Sinner soddisfatto: “Faceva molto caldo ma è andata bene”
“E’ andata molto bene, fa molto caldo e ringrazio tutti per essere venuti. E’ un onore essere qui, non c’ero mai stato e mi piace molto. È vero che è un match esibizione ma aiuta a trovare le soluzioni migliori, in vista della prossima settimana”, ha dichiarato il fuoriclasse di Sesto Pusteria dopo il match.
“Ormai è una settimana che mi alleno sull’erba, mi trovo molto bene. Ci sono delle parti del campo più rapide altre meno, ma sono situazioni utili in vista delle partite ufficiali. È importante sentirsi bene”, ha aggiunto il campione 24enne che torna a Wimbledon per difendere lo storico titolo dello scorso anno. “È molto bello pensare a quello che è successo l’anno scorso e tornare, ha significato tanto per me. Ma ora parliamo di un altro torneo, con altre difficoltà anche se spero ci sia un epilogo simile. Per me questo è il torneo più speciale, l’idea di poter giocare su quel campo è qualcosa di clamoroso”.

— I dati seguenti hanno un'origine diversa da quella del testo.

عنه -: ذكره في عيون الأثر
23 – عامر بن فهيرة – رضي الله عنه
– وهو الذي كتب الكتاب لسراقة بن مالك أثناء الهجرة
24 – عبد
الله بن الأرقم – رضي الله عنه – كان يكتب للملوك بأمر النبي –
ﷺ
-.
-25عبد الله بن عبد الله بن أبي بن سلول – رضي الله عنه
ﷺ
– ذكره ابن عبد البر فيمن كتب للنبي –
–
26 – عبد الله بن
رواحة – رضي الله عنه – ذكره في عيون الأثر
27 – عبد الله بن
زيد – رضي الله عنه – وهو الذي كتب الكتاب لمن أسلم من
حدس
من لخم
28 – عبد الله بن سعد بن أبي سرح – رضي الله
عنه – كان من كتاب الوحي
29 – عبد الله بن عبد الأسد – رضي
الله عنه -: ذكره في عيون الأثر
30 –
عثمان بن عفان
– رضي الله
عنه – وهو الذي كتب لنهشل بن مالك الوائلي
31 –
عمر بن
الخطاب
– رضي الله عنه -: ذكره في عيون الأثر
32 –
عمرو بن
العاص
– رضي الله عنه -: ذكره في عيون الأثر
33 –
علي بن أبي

Sinner: “Vincere qui è speciale, sto bene e Parigi è alle spalle”
“Da piccolo non avrei mai immaginato di trovarmi in questa posizione. Nemmeno di giocare qui a Wimbledon. Vengo da un piccolo paese, non era realistico pensare a ciò. Ora invece ho un trofeo con il mio nome inciso accanto a quello di giocatori incredibili. E’ davvero qualcosa di speciale”, ha detto Sinner in un’intervista sul centrale dell’All England Lawn Tennis and Croquet Club, ripresa da SuperTennis e rilasciata a Londra a pochi giorni dall’inizio del torneo di Wimbledon 2026.

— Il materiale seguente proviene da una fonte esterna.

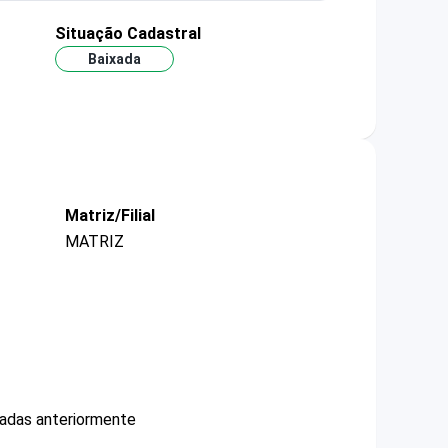
Situação Cadastral
Baixada
Matriz/Filial
MATRIZ
cadas anteriormente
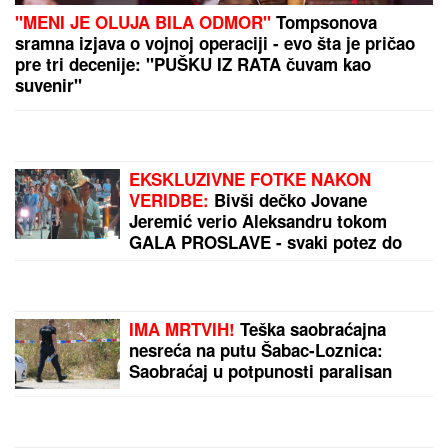
Brat i snajka Teodore Džehverović pazarili luks stan
u Dubaiju: "Plan nam je bio potpuno drugačiji, ali..."
Mislila je da joj sveštenik daje
maramicu: Ono što je zatim uradila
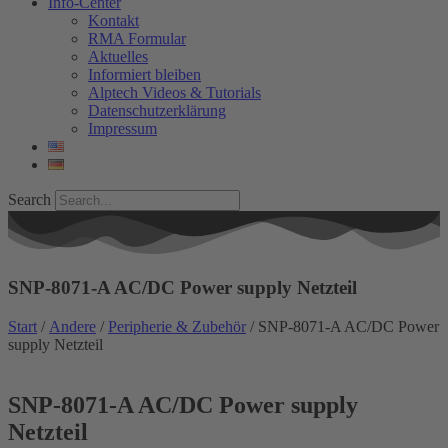
Info-Center
Kontakt
RMA Formular
Aktuelles
Informiert bleiben
Alptech Videos & Tutorials
Datenschutzerklärung
Impressum
Search
SNP-8071-A AC/DC Power supply Netzteil
Start
/
Andere
/
Peripherie & Zubehör
/ SNP-8071-A AC/DC Power
supply Netzteil
SNP-8071-A AC/DC Power supply
Netzteil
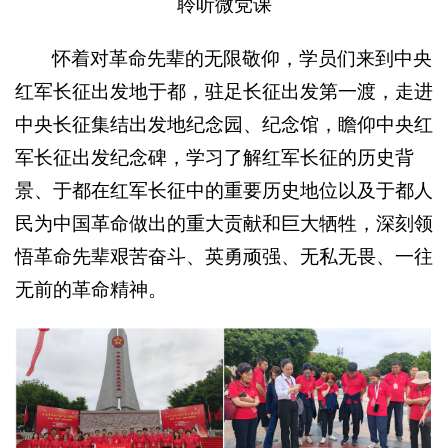
聆听微党课
怀着对革命先辈的无限敬仰，学员们来到中央
红军长征出发地于都，驻足长征出发第一渡，走进
中央长征集结出发地纪念园、纪念馆，瞻仰中央红
军长征出发纪念碑，学习了解红军长征的历史背
景、于都在红军长征中的重要历史地位以及于都人
民为中国革命做出的重大贡献和巨大牺牲，深刻领
悟革命先辈艰苦奋斗、英勇顽强、无私无畏、一往
无前的革命精神。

“Quando arrivo qui mi ricordo dell’ultimo punto dell’anno scorso. La mia famiglia lì vicino sugli spalti, il mio team, mio fratello: è stato stupendo. E’ qualcosa che vorrei rivivere, non lo nego. Ma se tutto ciò non dovesse riaccadere l’ho fatto una volta e resterà per sempre nella mia memoria per tutta la vita”, ha aggiunto
“Nel tennis è difficile godersi le vittorie. Dopo quattro o cinque giorni devi sempre tornare in campo. Devi ricominciare da zero, anche quando hai appena fatto un torneo straordinario e perdi in semifinale esci come perdente. Vince solo uno”, ha detto ancora l’altoatesino.
“Sto molto bene ora. Dopo Parigi ho fatto diversi controlli e sono a posto. Avevo bisogno di ‘staccare’ e ho apprezzato molto i giorni di pausa. Penso sempre che tutto accada per una ragione. Ho avuto un periodo più lungo per prepararmi al meglio, mi sento in buona forma. Le prime partite qui a Londra saranno sempre difficili: non gioco sull’erba da circa un anno ma non vedo l’ora di farlo. Qui tutto passa dalla fiducia e spero di portarmi qui quella dell’anno scorso. Poi vedremo come andrà”, ha spiegato.

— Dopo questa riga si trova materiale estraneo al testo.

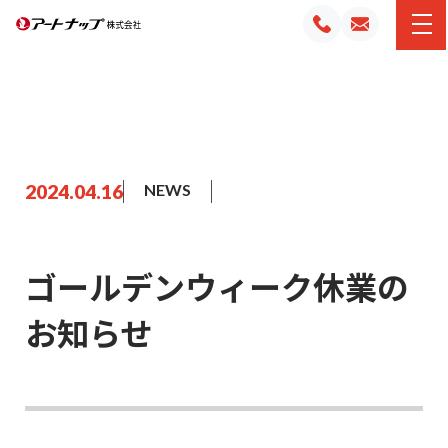
2024.04.16
NEWS
ゴールデンウィーク休業の
お知らせ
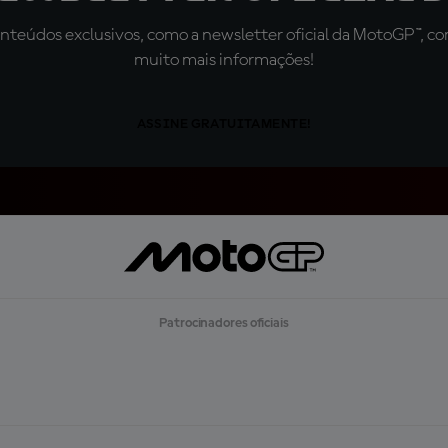
teúdos exclusivos, como a newsletter oficial da MotoGP™, com 
muito mais informações!
ASSINE GRATUITAMENTE!
Patrocinadores oficiais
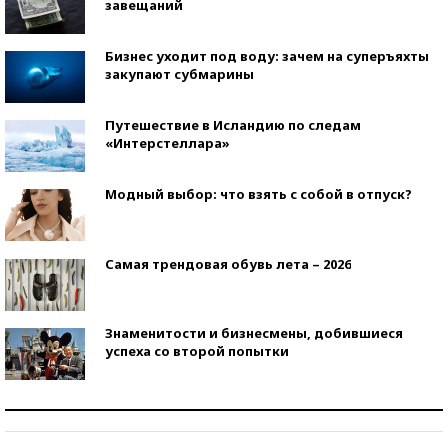
завещаний
Бизнес уходит под воду: зачем на суперъяхты
закупают субмарины
Путешествие в Исландию по следам
«Интерстеллара»
Модный выбор: что взять с собой в отпуск?
Самая трендовая обувь лета – 2026
Знаменитости и бизнесмены, добившиеся
успеха со второй попытки
Как защититься от солнца на курорте?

“Dopo Parigi abbiamo analizzato bene tanti aspetti, cercando di capire se sarebbe successa la stessa cosa se avessi giocato meno nelle settimane precedenti. Ma non abbiamo risposte. Ogni giorno è diverso, se fai alcune cose nel modo sbagliato, certi giorni paghi il prezzo. Avremmo potuto gestire meglio alcune cose. Ho imparato da quanto successo a Parigi e credo che il tutto mi renderà ancora più forte per il futuro”.